The second paper on this subject is by Neuberg, Caspari and Löhe,[268] in which further details are vouchsafed. They state that with the compounds used by them the toxic and the therapeutic doses approximate very closely, from which it follows that the treatment, as with the Wassermann method, results in a very high mortality. Smaller doses produce no therapeutic effect; on the contrary, they seem to act as a stimulus to the tumor, accelerating the normal rate of growth. Spontaneous tumors show similar effects, but no cures are recorded. Only in tumors in which autolysis is active intra vitam does the method exert any effect. Consequently the benign primary tumors of animals, such as fibromas, are not influenced by it.
Neuberg and Caspari are to a great extent responsible for the colloidal theory of treatment in tumors. Accepting the observations of Petri and others that the autolytic ferments in tumors are quantitatively greater and qualitatively different from those present in the normal tissues of the body, they venture the assumption that the process of recovery in the experimental tumors of animals is due to the self-digestion of the tumor by these ferments. Ascoli and Izar[271] had shown that such ferments are materially stimulated by the presence of metals, and more especially of metals in colloidal form. This contention is apparently in harmony with the well-established fact that certain colloidal metals of themselves are capable of acting under certain circumstances as ferments. Neuberg and Caspari were at first of the belief that the compounds produced by them circulate in colloidal form. Subsequently they stated that these compounds were crystalline substances, but they assumed, under the influence of the theoretical consideration mentioned above, that these substances are broken up in the tumor and there undergo transformation into the colloid state.

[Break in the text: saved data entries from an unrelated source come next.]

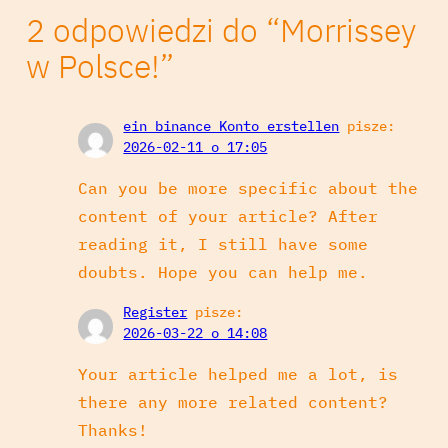
2 odpowiedzi do “Morrissey
w Polsce!”
ein binance Konto erstellen
pisze:
2026-02-11 o 17:05
Can you be more specific about the
content of your article? After
reading it, I still have some
doubts. Hope you can help me.
Register
pisze:
2026-03-22 o 14:08
Your article helped me a lot, is
there any more related content?
Thanks!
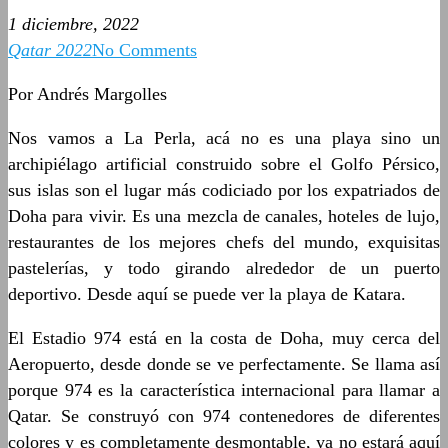
1 diciembre, 2022
Qatar 2022
No Comments
Por Andrés Margolles
Nos vamos a La Perla, acá no es una playa sino un
archipiélago artificial construido sobre el Golfo Pérsico,
sus islas son el lugar más codiciado por los expatriados de
Doha para vivir. Es una mezcla de canales, hoteles de lujo,
restaurantes de los mejores chefs del mundo, exquisitas
pastelerías, y todo girando alrededor de un puerto
deportivo. Desde aquí se puede ver la playa de Katara.
El Estadio 974 está en la costa de Doha, muy cerca del
Aeropuerto, desde donde se ve perfectamente. Se llama así
porque 974 es la característica internacional para llamar a
Qatar. Se construyó con 974 contenedores de diferentes
colores y es completamente desmontable, ya no estará aquí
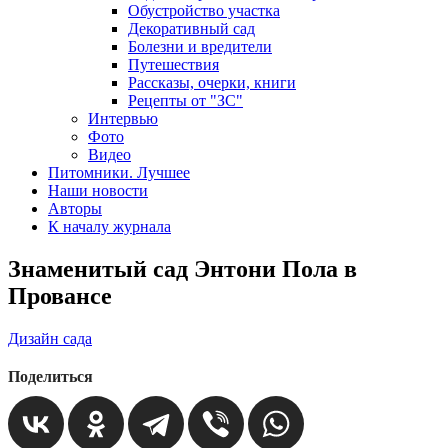
Обустройство участка
Декоративный сад
Болезни и вредители
Путешествия
Рассказы, очерки, книги
Рецепты от "ЗС"
Интервью
Фото
Видео
Питомники. Лучшее
Наши новости
Авторы
К началу журнала
Знаменитый сад Энтони Пола в
Провансе
Дизайн сада
Поделиться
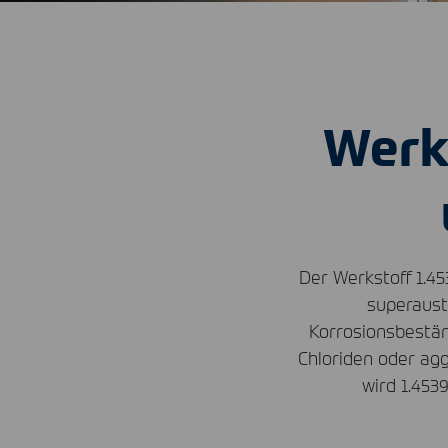
Werk
Der Werkstoff 1.4
superaust
Korrosionsbestän
Chloriden oder ag
wird 1.453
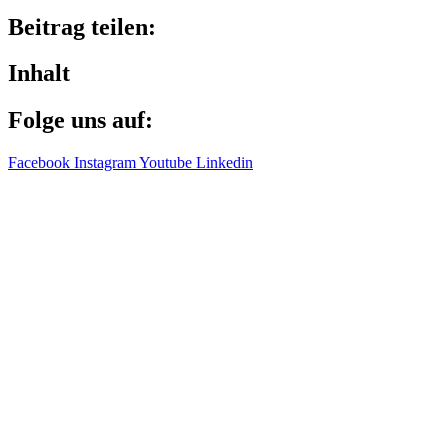
Beitrag teilen:
Inhalt
Folge uns auf:
Facebook
Instagram
Youtube
Linkedin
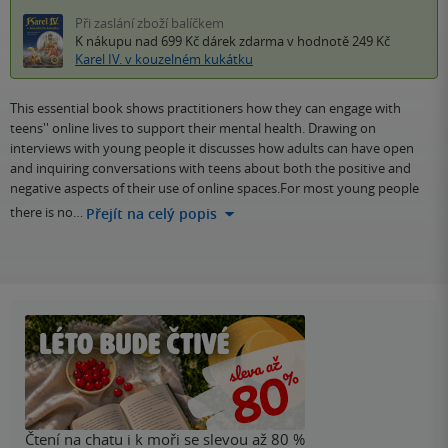
Při zaslání zboží balíčkem
K nákupu nad 699 Kč
dárek zdarma
v hodnotě 249 Kč
Karel IV. v kouzelném kukátku
This essential book shows practitioners how they can engage with
teens'' online lives to support their mental health. Drawing on
interviews with young people it discusses how adults can have open
and inquiring conversations with teens about both the positive and
negative aspects of their use of online spaces.For most young people
there is no…
Přejít na celý popis
Čtení na chatu i k moři se slevou až 80 %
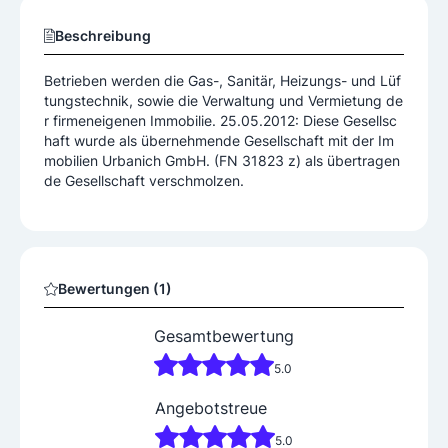
Beschreibung
Betrieben werden die Gas-, Sanitär, Heizungs- und Lüf
tungstechnik, sowie die Verwaltung und Vermietung de
r firmeneigenen Immobilie. 25.05.2012: Diese Gesellsc
haft wurde als übernehmende Gesellschaft mit der Im
mobilien Urbanich GmbH. (FN 31823 z) als übertragen
de Gesellschaft verschmolzen.
Bewertungen (1)
Gesamtbewertung
5.0
Angebotstreue
5.0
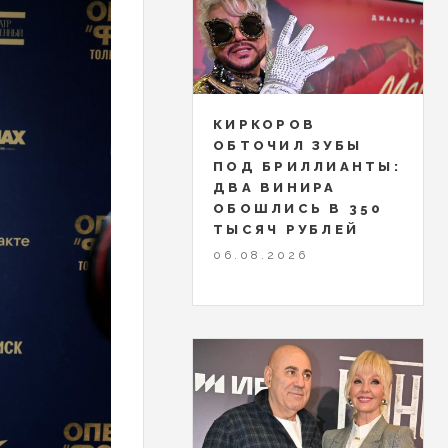
КИРКОРОВ
ОБТОЧИЛ ЗУБЫ
ПОД БРИЛЛИАНТЫ:
ДВА ВИНИРА
ОБОШЛИСЬ В 350
ТЫСЯЧ РУБЛЕЙ
06.08.2026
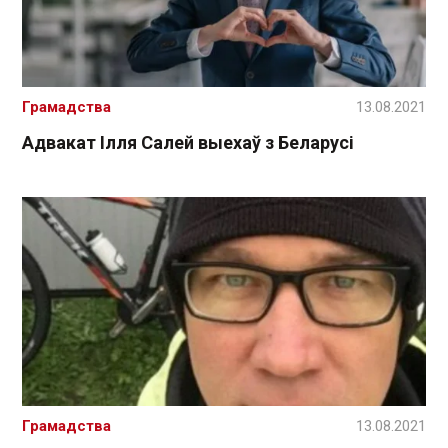
Грамадства
13.08.2021
Адвакат Ілля Салей выехаў з Беларусі
Грамадства
13.08.2021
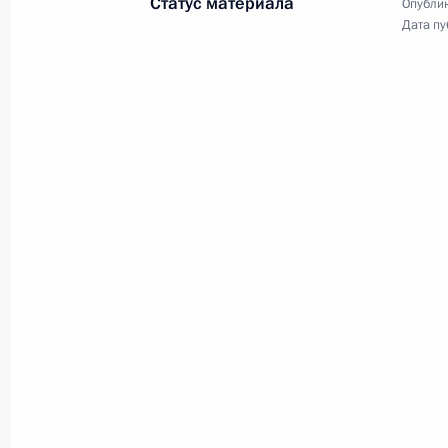
Статус материала
Опублик
Дата пу
22 февраля 2023 года, среда
Концерт «Слава защитникам Отече
22 февраля 2023 года, 16:15
Москва
Встреча с членом политбюро ЦК Ко
22 февраля 2023 года, 14:05
Москва, Крем
21 февраля 2023 года, вторник
Послание Президента Федерально
21 февраля 2023 года, 13:50
Москва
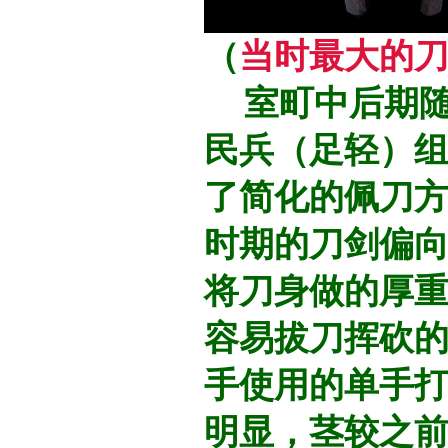
（
当时最大的刀
室町中后期随
民兵（足轻）
了简化的佩刀
时期的刀剑偏
将刀身做的厚
容易拔刀挥砍
手使用的单手打
明显，茎较之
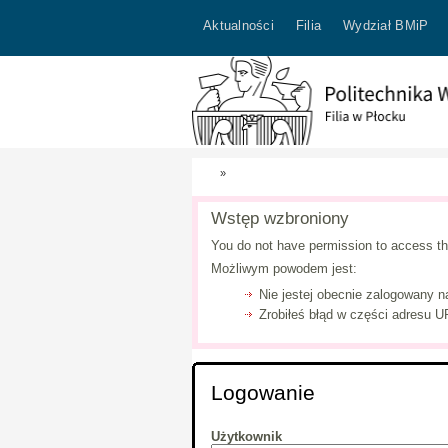
Aktualności
Filia
Wydział BMiP
»
Wstęp wzbroniony
You do not have permission to access th
Możliwym powodem jest:
Nie jestej obecnie zalogowany n
Zrobiłeś błąd w części adresu UR
Logowanie
Użytkownik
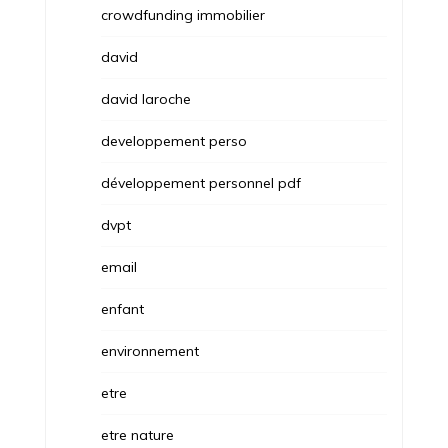
crowdfunding immobilier
david
david laroche
developpement perso
développement personnel pdf
dvpt
email
enfant
environnement
etre
etre nature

In connection with the preceding observations there are certain other experimental results which require mention. Izar[271] succeeded in curing rat tumors by means of injection of colloidal sulphur. C. Lewin[272] cured subcutaneous mouse tumors with various preparations of gold. Werner and Szécsi[273] produced similar results through a combination of selenium-vanadium with cholin-borate; in these experiments the selenium-vanadium was supposed to be present in colloidal form.